Excerpted from a Ogletree, Deakins, Nash, Smoak & Stewart, P.C. Blog by Leah Shepherd
With health care costs rising, recent legal developments have altered how medical debt shows up on credit reports that employers conduct on job applicants and employees. Employers may want to stay abreast of the changing legal landscape and exercise caution in how they use information about medical debt in making employment decisions.
Quick Hits
- Fifteen states have laws prohibiting medical debt on credit reports.
- A new interpretive rule from the Consumer Financial Protection Bureau maintains that state law restrictions on the reporting of certain information, including medical debt, are preempted by the federal Fair Credit Reporting Act.
- Even with this new development, employers may want to exercise caution when considering whether to factor medical debt in making employment decisions.
- Applying background check policies uniformly can help to prevent discrimination claims.
Most businesses in the financial services industry are required by federal law to conduct credit checks before hiring an employee. Likewise, it’s common for insurance companies, law firms, real estate companies, law enforcement agencies, government contractors, and other employers to complete a credit check before hiring someone into certain sensitive positions. The purpose of these credit checks is two-fold: (1) to ensure that individuals in financially sensitive positions have good “financial hygiene” and (2) to mitigate legal risk and prevent embezzlement, theft, extortion, the sale of confidential and trade secret information, and other financial crimes.

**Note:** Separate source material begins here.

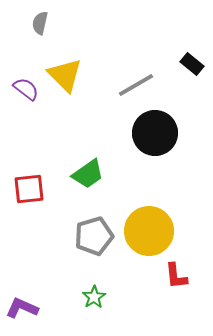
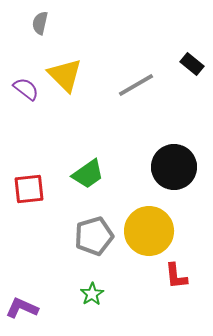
black circle: moved 19 px right, 34 px down
green star: moved 2 px left, 3 px up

In 2022, the three major credit bureaus in the United States voluntarily agreed to exclude medical debt from credit reports if the debt is less than $500, is less than one year delinquent, or is already paid.

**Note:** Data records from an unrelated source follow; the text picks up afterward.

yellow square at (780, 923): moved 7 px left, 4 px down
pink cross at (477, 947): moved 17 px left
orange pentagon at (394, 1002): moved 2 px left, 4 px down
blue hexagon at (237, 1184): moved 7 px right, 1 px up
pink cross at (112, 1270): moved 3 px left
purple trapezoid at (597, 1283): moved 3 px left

If an employer obtains an applicant’s consent to run a credit check, it may see medical debt over $500 that has been sent to collections. The credit report may list the amount owed, the collection agency, and the creditor, such as a hospital. The report should not reveal information about the type of treatment or diagnoses.
Evolving Legal Landscape
Fifteen states have banned medical debt on credit reports. One main reason the states have given for enacting those laws is that patients in a medical emergency usually don’t have any choice about when, where, or how they take on a significant medical expense, unlike consumers who decide to buy items like expensive furniture or jewelry.

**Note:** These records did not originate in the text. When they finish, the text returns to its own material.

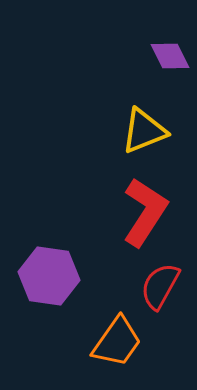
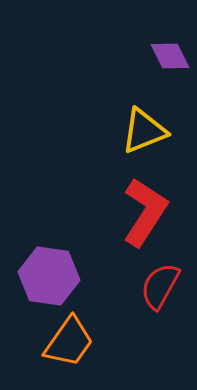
orange trapezoid: moved 48 px left
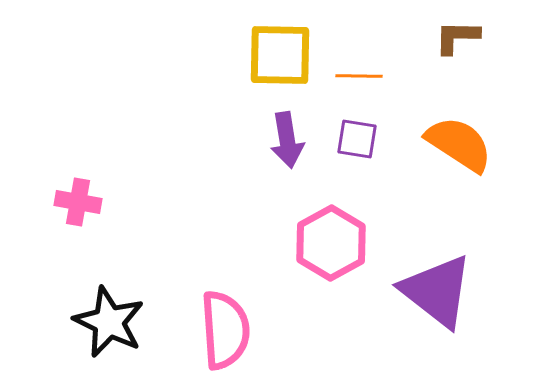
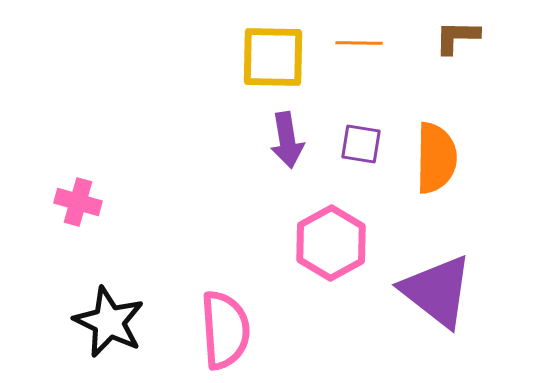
yellow square: moved 7 px left, 2 px down
orange line: moved 33 px up
purple square: moved 4 px right, 5 px down
orange semicircle: moved 23 px left, 14 px down; rotated 58 degrees clockwise
pink cross: rotated 6 degrees clockwise
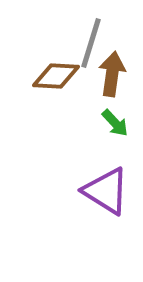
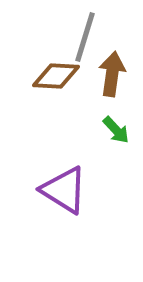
gray line: moved 6 px left, 6 px up
green arrow: moved 1 px right, 7 px down
purple triangle: moved 42 px left, 1 px up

On March 17, 2024, a final rule from the Consumer Financial Protection Bureau (CFPB) took effect, prohibiting credit bureaus from including medical debt on credit reports and credit scores sent to lenders. However, on July 11, 2025, the U.S. District Court for the Eastern District of Texas vacated that rule. The court also concluded that state laws with similar provisions were preempted by the federal Fair Credit Reporting Act (FCRA). Similarly, on October 28, 2025, the CFPB issued an interpretive rule stating that the FCRA preempts state laws that seek to regulate the presence of medical debt on credit reports.
Next Steps
Employers that conduct credit checks may want to do so only with the consent of the subject of the credit check. Employers also may want to limit the use of credit information to situations where the checks (1) do not discriminate against applicants or employees, (2) help to accurately identify reliable and responsible employees, and (3) are job-related and consistent with business necessity. To avoid discrimination lawsuits, employers may wish to apply background check policies consistently with all applicants and employees.